Dataset entries

- - - - -

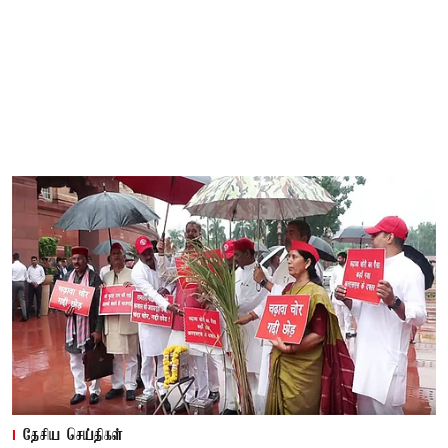
தேசிய செய்திகள்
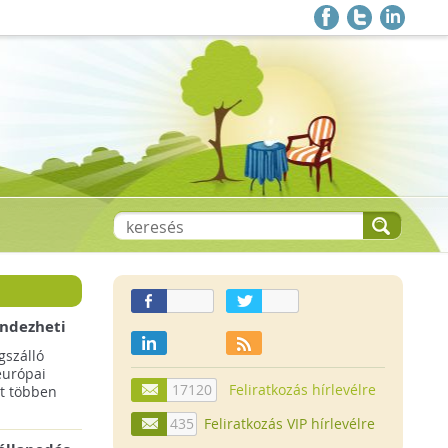
endezheti
t
szálló
európai
17120
Feliratkozás hírlevélre
t többen
435
Feliratkozás VIP hírlevélre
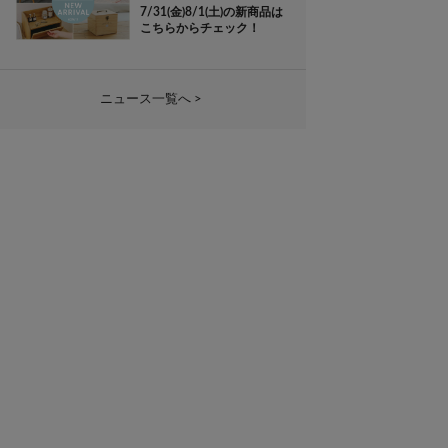
7/31(金)8/1(土)の新商品は
こちらからチェック！
ニュース一覧へ >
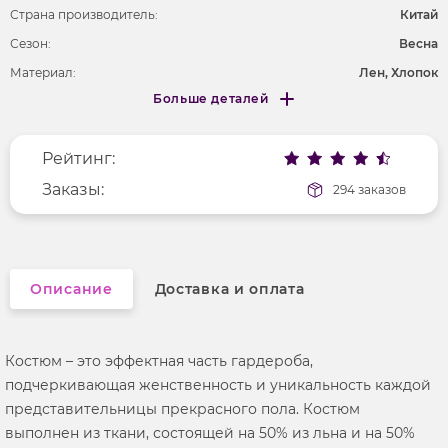
Страна производитель:
Китай
Сезон:
Весна
Материал:
Лен, Хлопок
Больше деталей
Покрой
свободный
Меньше деталей
Рисунок
без рисунка
Рейтинг:
Фактура материала
текстильный
Длина рукава
Заказы:
длинные
294 заказов
Вырез горловины
отложной воротник
Описание
Доставка и оплата
Костюм – это эффектная часть гардероба,
подчеркивающая женственность и уникальность каждой
представительницы прекрасного пола. Костюм
выполнен из ткани, состоящей на 50% из льна и на 50%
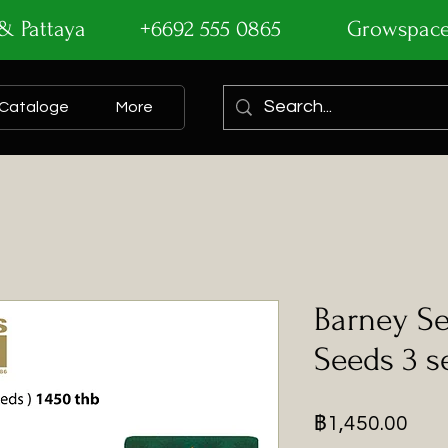
ok & Pattaya +6692 555 0865
Growspac
Cataloge
More
Barney Se
Seeds 3 s
ราค
฿1,450.00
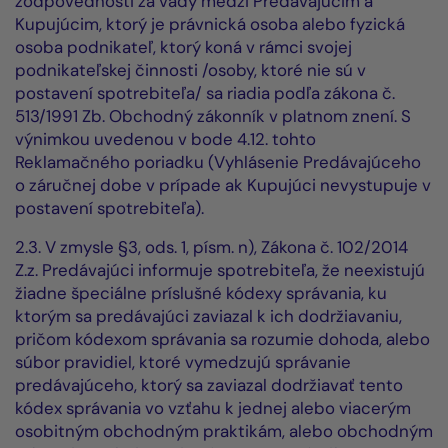
zodpovednosti za vady medzi Predávajúcim a
Kupujúcim, ktorý je právnická osoba alebo fyzická
osoba podnikateľ, ktorý koná v rámci svojej
podnikateľskej činnosti /osoby, ktoré nie sú v
postavení spotrebiteľa/ sa riadia podľa zákona č.
513/1991 Zb. Obchodný zákonník v platnom znení. S
výnimkou uvedenou v bode 4.12. tohto
Reklamačného poriadku (Vyhlásenie Predávajúceho
o záručnej dobe v prípade ak Kupujúci nevystupuje v
postavení spotrebiteľa).
2.3. V zmysle §3, ods. 1, písm. n), Zákona č. 102/2014
Z.z. Predávajúci informuje spotrebiteľa, že neexistujú
žiadne špeciálne príslušné kódexy správania, ku
ktorým sa predávajúci zaviazal k ich dodržiavaniu,
pričom kódexom správania sa rozumie dohoda, alebo
súbor pravidiel, ktoré vymedzujú správanie
predávajúceho, ktorý sa zaviazal dodržiavať tento
kódex správania vo vzťahu k jednej alebo viacerým
osobitným obchodným praktikám, alebo obchodným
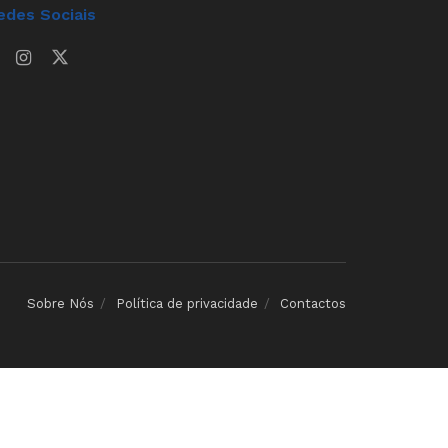
edes Sociais
Sobre Nós
Política de privacidade
Contactos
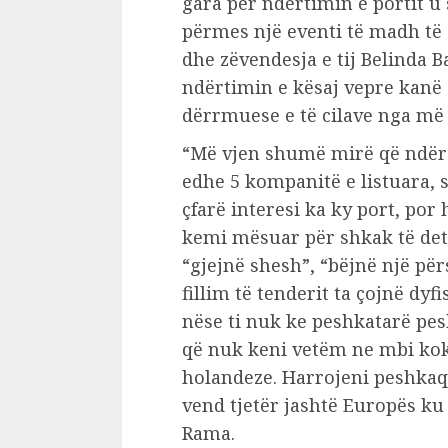
gara për ndërtimin e portit u 
përmes një eventi të madh të
dhe zëvendesja e tij Belinda B
ndërtimin e kësaj vepre kanë
dërrmuese e të cilave nga më
“Më vjen shumë mirë që ndër 
edhe 5 kompanitë e listuara, 
çfarë interesi ka ky port, por 
kemi mësuar për shkak të det
“gjejnë shesh”, “bëjnë një p
fillim të tenderit ta çojnë dyf
nëse ti nuk ke peshkatarë pe
që nuk keni vetëm ne mbi kok
holandeze. Harrojeni peshkaq
vend tjetër jashtë Europës ku
Rama.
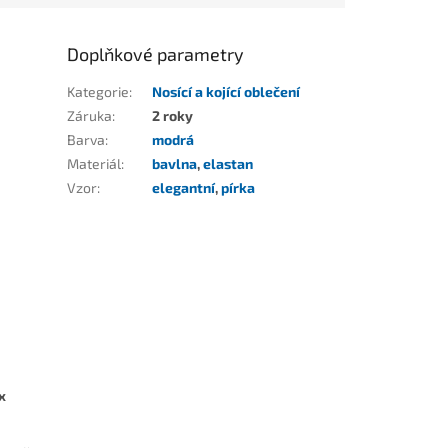
Doplňkové parametry
Kategorie
:
Nosící a kojící oblečení
Záruka
:
2 roky
Barva
:
modrá
Materiál
:
bavlna
,
elastan
Vzor
:
elegantní
,
pírka
x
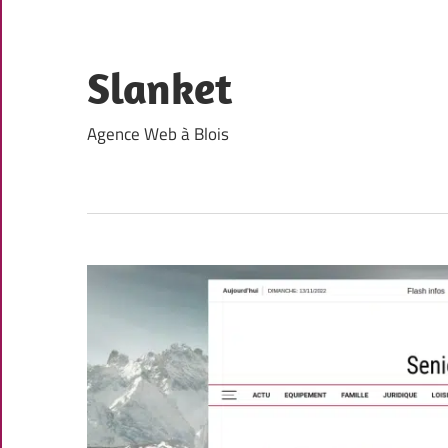
Skip
to
content
Slanket
Agence Web à Blois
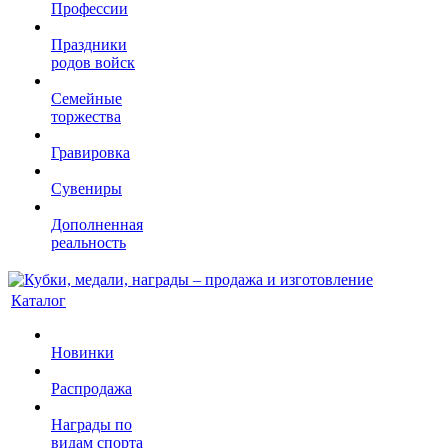
Профессии
Праздники
родов войск
Семейные
торжества
Гравировка
Сувениры
Дополненная
реальность
Каталог
Новинки
Распродажа
Награды по
видам спорта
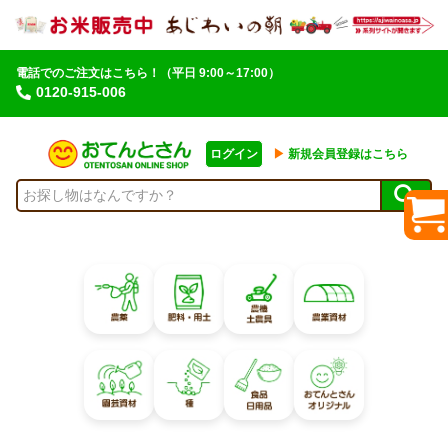
電話でのご注文はこちら！
（平日 9:00～17:00）
0120-915-006
ログイン
▶︎
新規会員登録はこちら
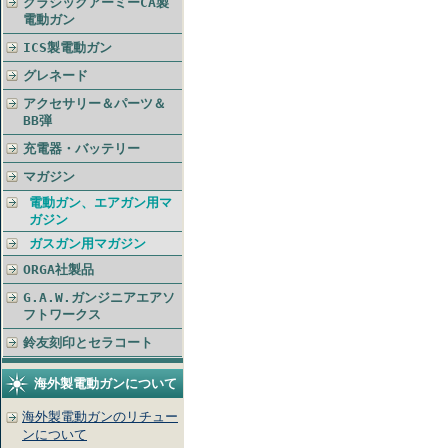
クラシックアーミーCA製
電動ガン
ICS製電動ガン
グレネード
アクセサリー＆パーツ＆
BB弾
充電器・バッテリー
マガジン
電動ガン、エアガン用マ
ガジン
ガスガン用マガジン
ORGA社製品
G.A.W.ガンジニアエアソ
フトワークス
鈴友刻印とセラコート
海外製電動ガンについて
海外製電動ガンのリチュー
ンについて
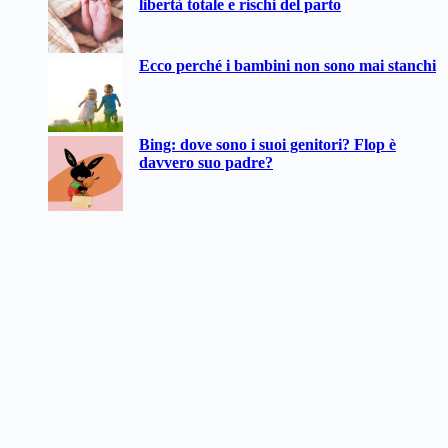
libertà totale e rischi del parto
Ecco perché i bambini non sono mai stanchi
Bing: dove sono i suoi genitori? Flop è
davvero suo padre?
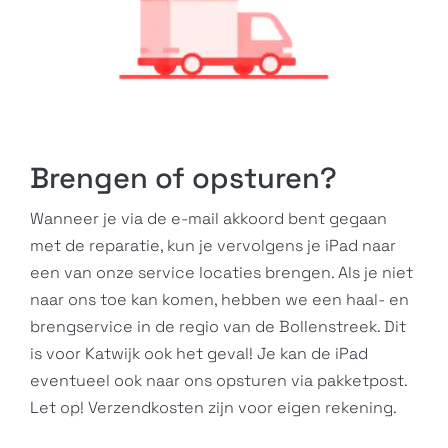
Brengen of opsturen?
Wanneer je via de e-mail akkoord bent gegaan
met de reparatie, kun je vervolgens je iPad naar
een van onze service locaties brengen. Als je niet
naar ons toe kan komen, hebben we een haal- en
brengservice in de regio van de Bollenstreek. Dit
is voor Katwijk ook het geval! Je kan de iPad
eventueel ook naar ons opsturen via pakketpost.
Let op! Verzendkosten zijn voor eigen rekening.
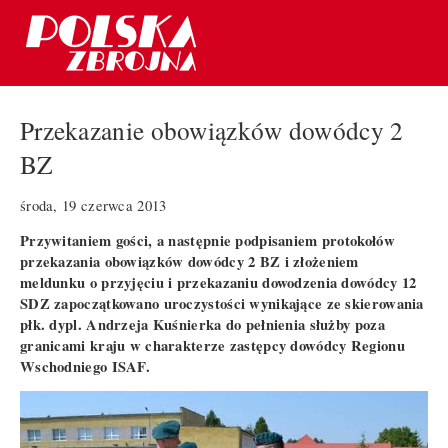
Przekazanie obowiązków dowódcy 2
BZ
środa, 19 czerwca 2013
Przywitaniem gości, a następnie podpisaniem protokołów
przekazania obowiązków dowódcy 2 BZ i złożeniem
meldunku o przyjęciu i przekazaniu dowodzenia dowódcy 12
SDZ zapoczątkowano uroczystości wynikające ze skierowania
płk. dypl. Andrzeja Kuśnierka do pełnienia służby poza
granicami kraju w charakterze zastępcy dowódcy Regionu
Wschodniego ISAF.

- - - - -

The records above should be written out exactly, and the images dropped.

தேசிய செய்திகள்
endezheti
t
szálló
európai
17120
Feliratkozás hírlevélre
t többen
435
Feliratkozás VIP hírlevélre
7/31(金)8/1(土)の新商品は
こちらからチェック！
ニュース一覧へ >
Страна производитель:
Китай
Сезон:
Весна
Материал:
Лен, Хлопок
Больше деталей
Покрой
свободный
Меньше деталей
Рисунок
без рисунка
Рейтинг:
Фактура материала
текстильный
Длина рукава
Заказы:
длинные
294 заказов
Вырез горловины
отложной воротник
Описание
Доставка и оплата
Костюм – это эффектная часть гардероба,
подчеркивающая женственность и уникальность каждой
представительницы прекрасного пола. Костюм
выполнен из ткани, состоящей на 50% из льна и на 50%
ok & Pattaya +6692 555 0865
Growspac
Cataloge
More
Barney Se
Seeds 3 s
ราค
฿1,450.00
zodpovednosti za vady medzi Predávajúcim a
Kupujúcim, ktorý je právnická osoba alebo fyzická
osoba podnikateľ, ktorý koná v rámci svojej
podnikateľskej činnosti /osoby, ktoré nie sú v
postavení spotrebiteľa/ sa riadia podľa zákona č.
513/1991 Zb. Obchodný zákonník v platnom znení. S
výnimkou uvedenou v bode 4.12. tohto
Reklamačného poriadku (Vyhlásenie Predávajúceho
o záručnej dobe v prípade ak Kupujúci nevystupuje v
postavení spotrebiteľa).
2.3. V zmysle §3, ods. 1, písm. n), Zákona č. 102/2014
Z.z. Predávajúci informuje spotrebiteľa, že neexistujú
žiadne špeciálne príslušné kódexy správania, ku
ktorým sa predávajúci zaviazal k ich dodržiavaniu,
pričom kódexom správania sa rozumie dohoda, alebo
súbor pravidiel, ktoré vymedzujú správanie
predávajúceho, ktorý sa zaviazal dodržiavať tento
kódex správania vo vzťahu k jednej alebo viacerým
osobitným obchodným praktikám, alebo obchodným
edes Sociais
Sobre Nós
Política de privacidade
Contactos
gara për ndërtimin e portit u 
përmes një eventi të madh të
dhe zëvendesja e tij Belinda B
ndërtimin e kësaj vepre kanë
dërrmuese e të cilave nga më
“Më vjen shumë mirë që ndër 
edhe 5 kompanitë e listuara, 
çfarë interesi ka ky port, por 
kemi mësuar për shkak të det
“gjejnë shesh”, “bëjnë një p
fillim të tenderit ta çojnë dyf
nëse ti nuk ke peshkatarë pe
që nuk keni vetëm ne mbi kok
holandeze. Harrojeni peshkaq
vend tjetër jashtë Europës ku
Rama.
Doplňkové parametry
Kategorie
:
Nosící a kojící oblečení
Záruka
:
2 roky
Barva
:
modrá
Materiál
:
bavlna
,
elastan
Vzor
:
elegantní
,
pírka
x
Skip
to
content
Slanket
Agence Web à Blois
Профессии
Праздники
родов войск
Семейные
торжества
Гравировка
Сувениры
Дополненная
реальность
Каталог
Новинки
Распродажа
Награды по
видам спорта
電話でのご注文はこちら！
（平日 9:00～17:00）
0120-915-006
ログイン
▶︎
新規会員登録はこちら
クラシックアーミーCA製
電動ガン
ICS製電動ガン
グレネード
アクセサリー＆パーツ＆
BB弾
充電器・バッテリー
マガジン
電動ガン、エアガン用マ
ガジン
ガスガン用マガジン
ORGA社製品
G.A.W.ガンジニアエアソ
フトワークス
鈴友刻印とセラコート
海外製電動ガンについて
海外製電動ガンのリチュー
ンについて
libertà totale e rischi del parto
Ecco perché i bambini non sono mai stanchi
Bing: dove sono i suoi genitori? Flop è
davvero suo padre?
Brengen of opsturen?
Wanneer je via de e-mail akkoord bent gegaan
met de reparatie, kun je vervolgens je iPad naar
een van onze service locaties brengen. Als je niet
naar ons toe kan komen, hebben we een haal- en
brengservice in de regio van de Bollenstreek. Dit
is voor Katwijk ook het geval! Je kan de iPad
eventueel ook naar ons opsturen via pakketpost.
Let op! Verzendkosten zijn voor eigen rekening.
Przekazanie obowiązków dowódcy 2
BZ
środa, 19 czerwca 2013
Przywitaniem gości, a następnie podpisaniem protokołów
przekazania obowiązków dowódcy 2 BZ i złożeniem
meldunku o przyjęciu i przekazaniu dowodzenia dowódcy 12
SDZ zapoczątkowano uroczystości wynikające ze skierowania
płk. dypl. Andrzeja Kuśnierka do pełnienia służby poza
granicami kraju w charakterze zastępcy dowódcy Regionu
Wschodniego ISAF.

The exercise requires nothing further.